Aim of the exercise:
Search the records for lines that contain the word "there". Copy them all.

Data extracted from a collection:
--- START ---

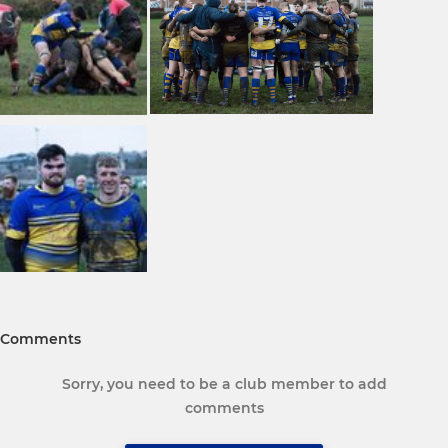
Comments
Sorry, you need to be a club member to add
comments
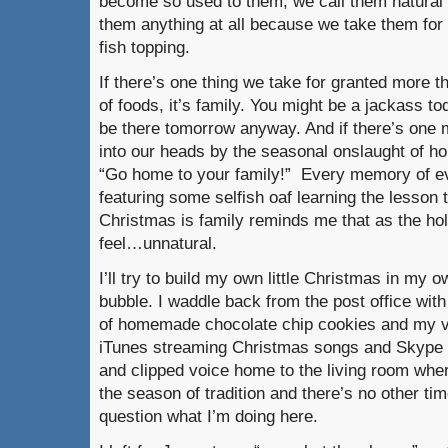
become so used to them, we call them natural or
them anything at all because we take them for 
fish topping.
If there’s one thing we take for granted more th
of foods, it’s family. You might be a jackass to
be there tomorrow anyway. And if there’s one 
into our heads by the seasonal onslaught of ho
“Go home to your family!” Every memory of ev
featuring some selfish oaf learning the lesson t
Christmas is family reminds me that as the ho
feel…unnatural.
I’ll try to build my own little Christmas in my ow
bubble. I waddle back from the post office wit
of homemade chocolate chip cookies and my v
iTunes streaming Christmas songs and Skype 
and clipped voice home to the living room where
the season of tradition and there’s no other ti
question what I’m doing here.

--- END ---
--- START ---

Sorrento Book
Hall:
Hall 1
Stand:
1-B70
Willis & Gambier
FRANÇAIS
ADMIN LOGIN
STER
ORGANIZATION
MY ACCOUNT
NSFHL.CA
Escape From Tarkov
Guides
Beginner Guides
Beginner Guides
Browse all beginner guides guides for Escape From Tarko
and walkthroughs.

--- END ---

Result of the exercise:
If there’s one thing we take for granted more th
be there tomorrow anyway. And if there’s one 
the season of tradition and there’s no other ti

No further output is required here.